According to foreign media reports, Hanli Liu, professor of bioengineering at the University of Texas at Arlington, is working to improve the memory and cognitive functions of astronauts in space missions by shining light on the brains of astronauts.
It is reported that she and Jacek Dmochowski, assistant professor of bioengineering at the City University of New York, received a $800,000 grant from NASA for research on light-based technology to increase the available energy of astronauts’ brain cells and improve astronaut’s performance.
Her work is to study how to use lasers to provide near-infrared light to the human brain to detect symptoms of traumatic brain injury and post-traumatic stress disorder. Recently, her work has been extended to study the neurophysiology of non-invasive transmission of near-infrared lasers Principles to improve human cognition. This research enables people to understand how light stimulates mitochondria, which produces more oxygen in the brain to increase brain metabolism and reduce memory loss.
With this new project funding, she will study whether LEDs can replace lasers as a transmission method for near-infrared light. Specifically, she needs to find the wavelength range and duration required to produce the desired effect.
Generally speaking, lasers are heavy and bulky, occupying too much space in the narrow space of a spacecraft or space station. LEDs are lighter and smaller, and can be more easily mounted on headbands or similar devices. In addition, LEDs are safer to human eyes than the light emitted by lasers.

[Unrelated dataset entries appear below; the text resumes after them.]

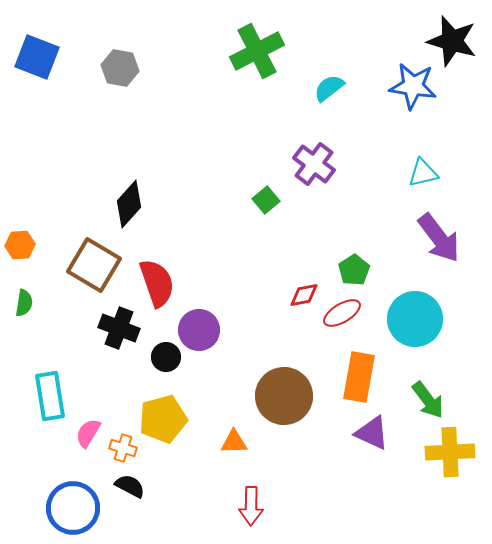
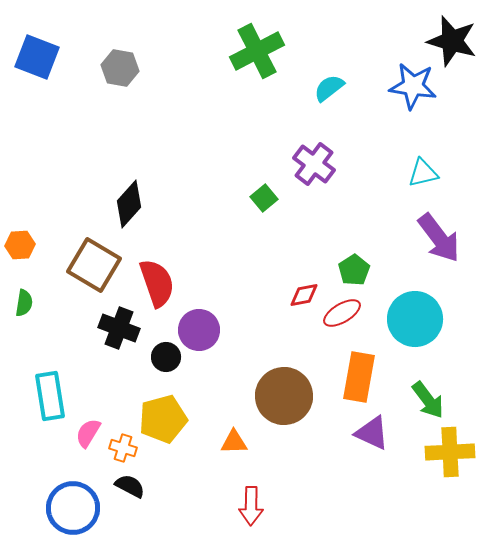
green square: moved 2 px left, 2 px up
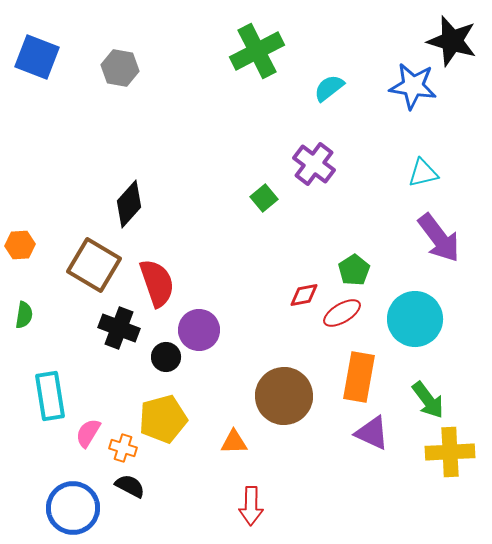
green semicircle: moved 12 px down
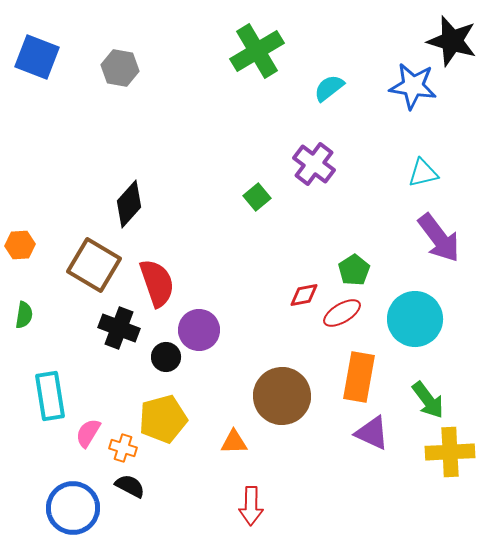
green cross: rotated 4 degrees counterclockwise
green square: moved 7 px left, 1 px up
brown circle: moved 2 px left
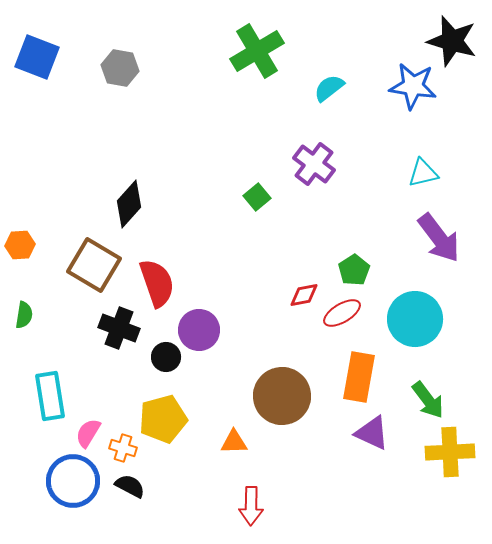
blue circle: moved 27 px up
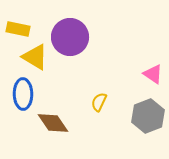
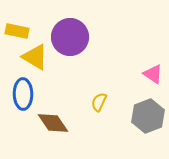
yellow rectangle: moved 1 px left, 2 px down
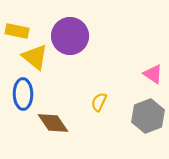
purple circle: moved 1 px up
yellow triangle: rotated 8 degrees clockwise
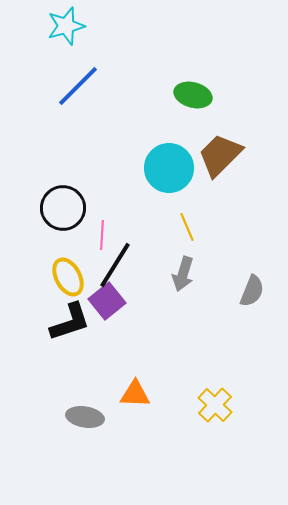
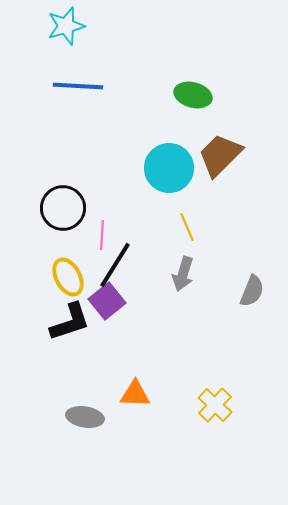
blue line: rotated 48 degrees clockwise
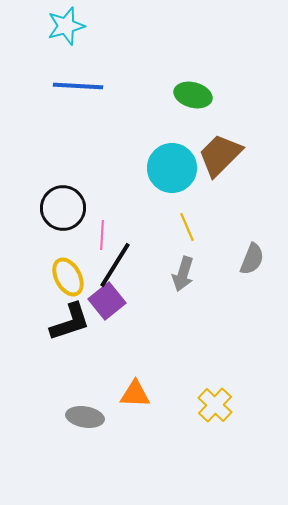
cyan circle: moved 3 px right
gray semicircle: moved 32 px up
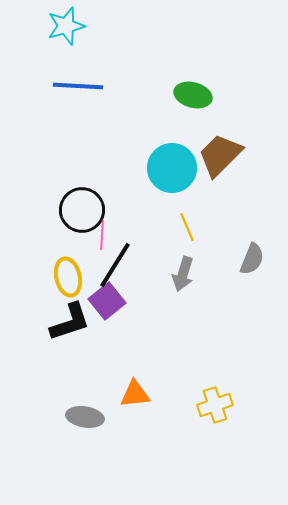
black circle: moved 19 px right, 2 px down
yellow ellipse: rotated 15 degrees clockwise
orange triangle: rotated 8 degrees counterclockwise
yellow cross: rotated 28 degrees clockwise
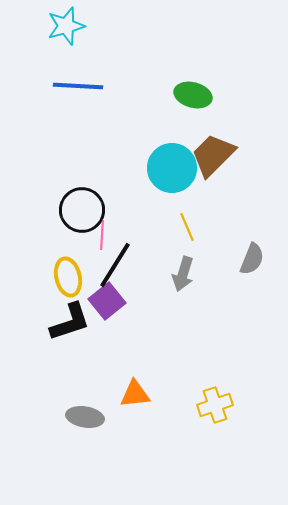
brown trapezoid: moved 7 px left
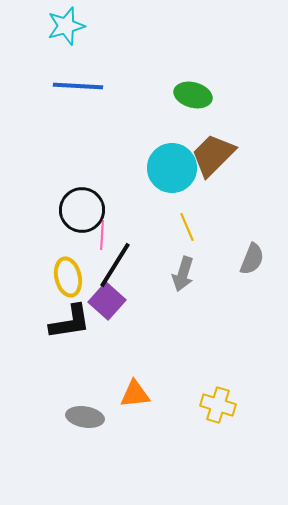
purple square: rotated 9 degrees counterclockwise
black L-shape: rotated 9 degrees clockwise
yellow cross: moved 3 px right; rotated 36 degrees clockwise
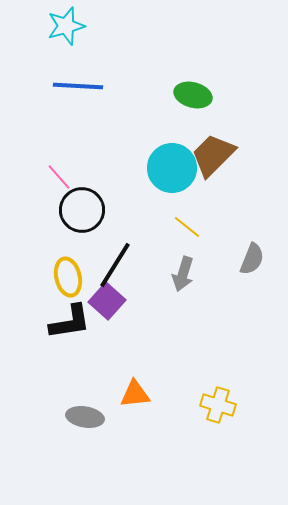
yellow line: rotated 28 degrees counterclockwise
pink line: moved 43 px left, 58 px up; rotated 44 degrees counterclockwise
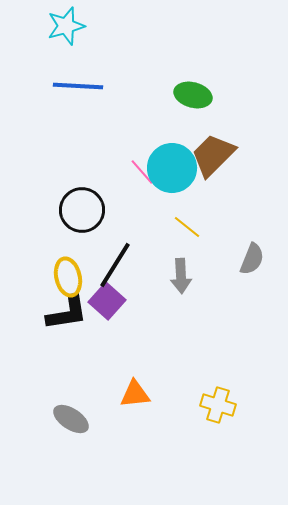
pink line: moved 83 px right, 5 px up
gray arrow: moved 2 px left, 2 px down; rotated 20 degrees counterclockwise
black L-shape: moved 3 px left, 9 px up
gray ellipse: moved 14 px left, 2 px down; rotated 24 degrees clockwise
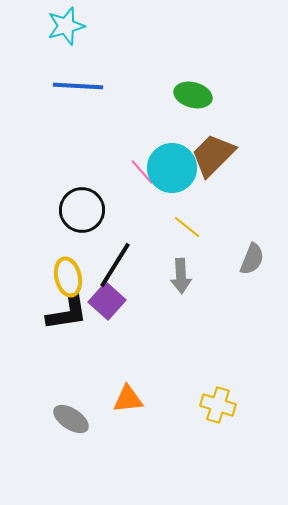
orange triangle: moved 7 px left, 5 px down
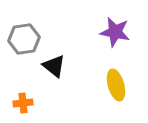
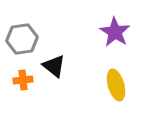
purple star: rotated 20 degrees clockwise
gray hexagon: moved 2 px left
orange cross: moved 23 px up
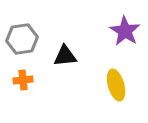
purple star: moved 10 px right, 1 px up
black triangle: moved 11 px right, 10 px up; rotated 45 degrees counterclockwise
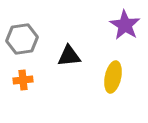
purple star: moved 6 px up
black triangle: moved 4 px right
yellow ellipse: moved 3 px left, 8 px up; rotated 28 degrees clockwise
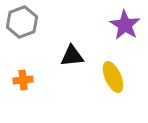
gray hexagon: moved 17 px up; rotated 12 degrees counterclockwise
black triangle: moved 3 px right
yellow ellipse: rotated 36 degrees counterclockwise
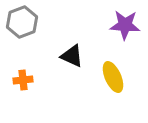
purple star: rotated 28 degrees counterclockwise
black triangle: rotated 30 degrees clockwise
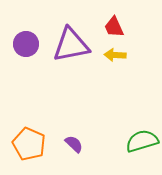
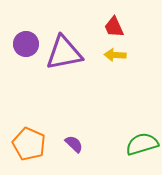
purple triangle: moved 7 px left, 8 px down
green semicircle: moved 3 px down
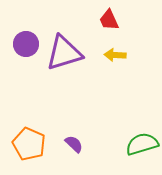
red trapezoid: moved 5 px left, 7 px up
purple triangle: rotated 6 degrees counterclockwise
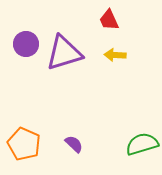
orange pentagon: moved 5 px left
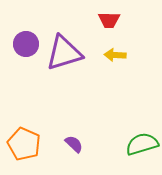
red trapezoid: rotated 65 degrees counterclockwise
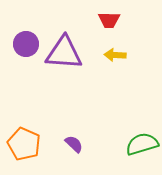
purple triangle: rotated 21 degrees clockwise
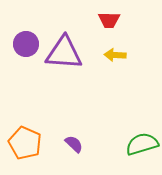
orange pentagon: moved 1 px right, 1 px up
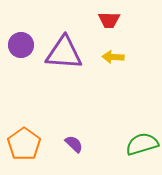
purple circle: moved 5 px left, 1 px down
yellow arrow: moved 2 px left, 2 px down
orange pentagon: moved 1 px left, 1 px down; rotated 12 degrees clockwise
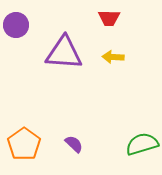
red trapezoid: moved 2 px up
purple circle: moved 5 px left, 20 px up
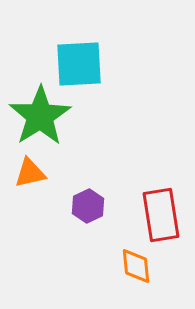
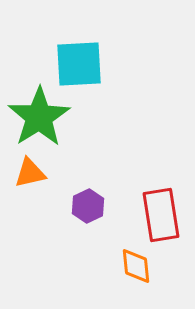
green star: moved 1 px left, 1 px down
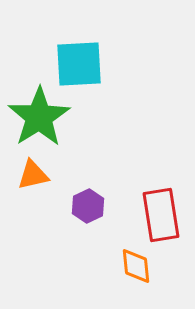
orange triangle: moved 3 px right, 2 px down
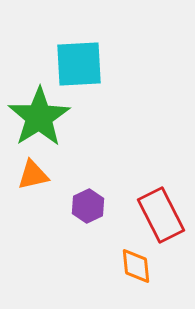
red rectangle: rotated 18 degrees counterclockwise
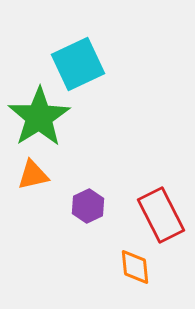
cyan square: moved 1 px left; rotated 22 degrees counterclockwise
orange diamond: moved 1 px left, 1 px down
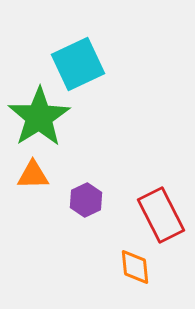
orange triangle: rotated 12 degrees clockwise
purple hexagon: moved 2 px left, 6 px up
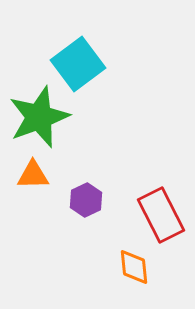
cyan square: rotated 12 degrees counterclockwise
green star: rotated 12 degrees clockwise
orange diamond: moved 1 px left
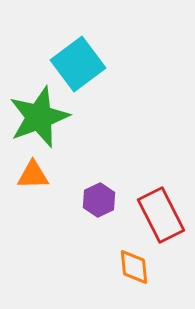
purple hexagon: moved 13 px right
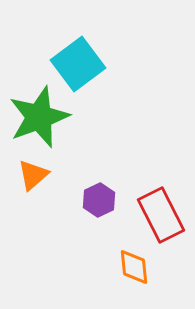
orange triangle: rotated 40 degrees counterclockwise
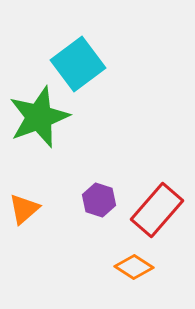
orange triangle: moved 9 px left, 34 px down
purple hexagon: rotated 16 degrees counterclockwise
red rectangle: moved 4 px left, 5 px up; rotated 68 degrees clockwise
orange diamond: rotated 51 degrees counterclockwise
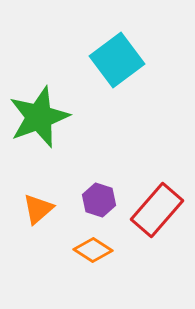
cyan square: moved 39 px right, 4 px up
orange triangle: moved 14 px right
orange diamond: moved 41 px left, 17 px up
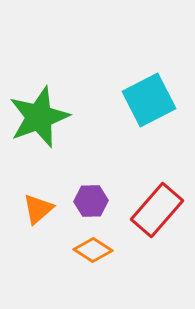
cyan square: moved 32 px right, 40 px down; rotated 10 degrees clockwise
purple hexagon: moved 8 px left, 1 px down; rotated 20 degrees counterclockwise
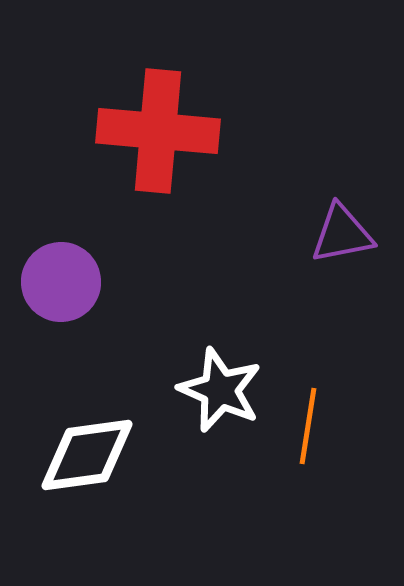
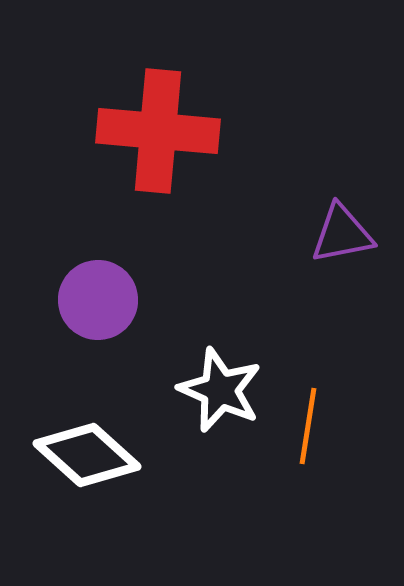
purple circle: moved 37 px right, 18 px down
white diamond: rotated 50 degrees clockwise
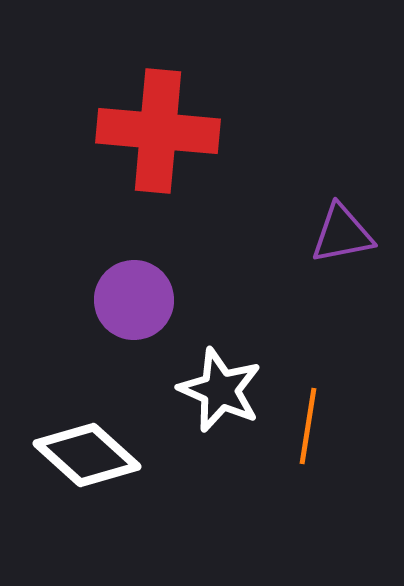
purple circle: moved 36 px right
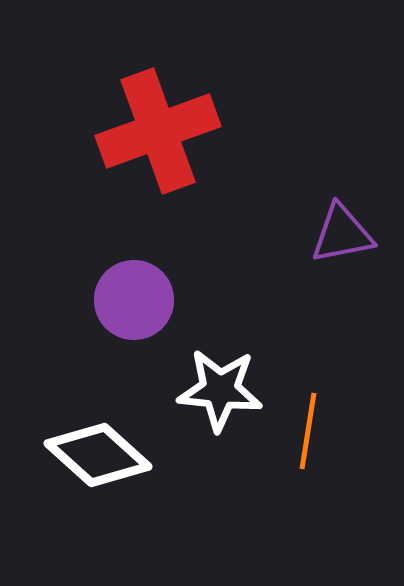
red cross: rotated 25 degrees counterclockwise
white star: rotated 18 degrees counterclockwise
orange line: moved 5 px down
white diamond: moved 11 px right
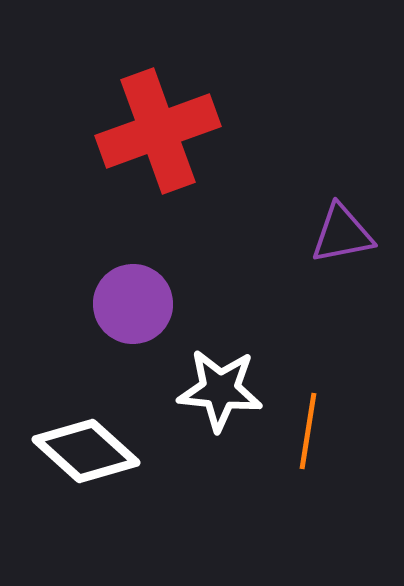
purple circle: moved 1 px left, 4 px down
white diamond: moved 12 px left, 4 px up
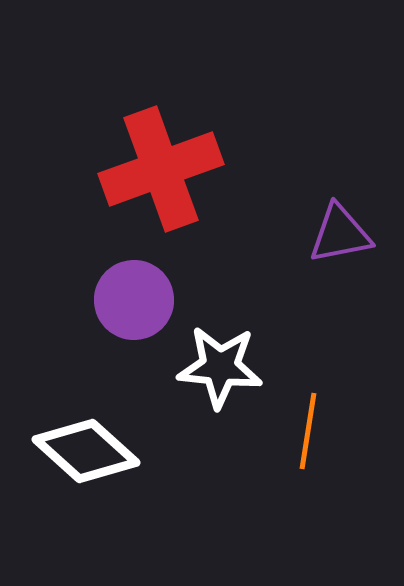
red cross: moved 3 px right, 38 px down
purple triangle: moved 2 px left
purple circle: moved 1 px right, 4 px up
white star: moved 23 px up
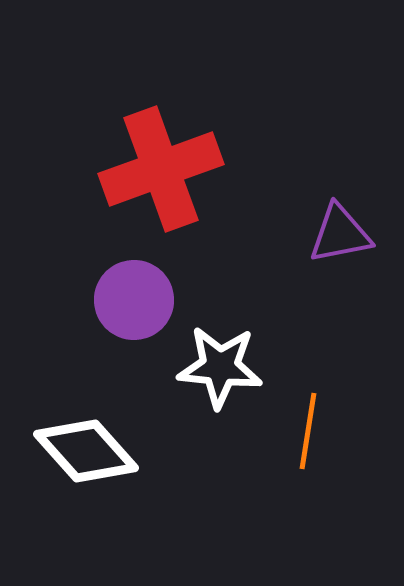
white diamond: rotated 6 degrees clockwise
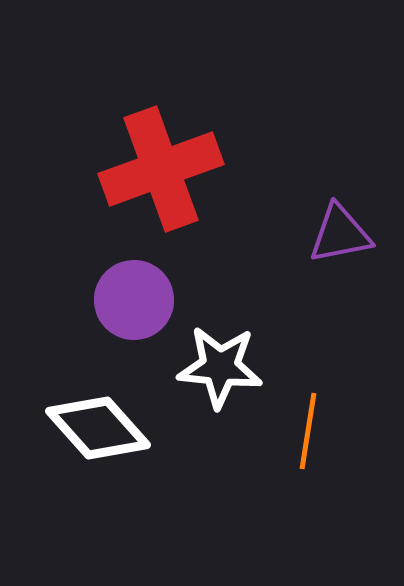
white diamond: moved 12 px right, 23 px up
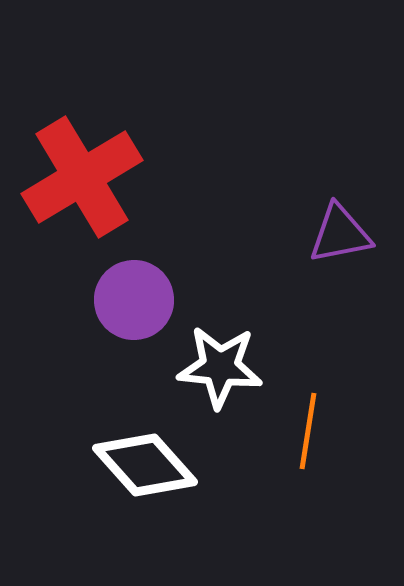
red cross: moved 79 px left, 8 px down; rotated 11 degrees counterclockwise
white diamond: moved 47 px right, 37 px down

LED light in the red and near-infrared range has been widely used to relieve pain and treat acne, but few researchers have strictly studied its feasibility and limitations in promoting and stimulating brain metabolism.
She said, “Researchers have evidence that memory can be improved after 8 to 10 minutes of exposure to light in a specific area of the human brain.” “We are proving that if we can increase the power of LEDs within a safe level, we can Make LED light reach the cortex like a laser, but safer, smaller and easier to use."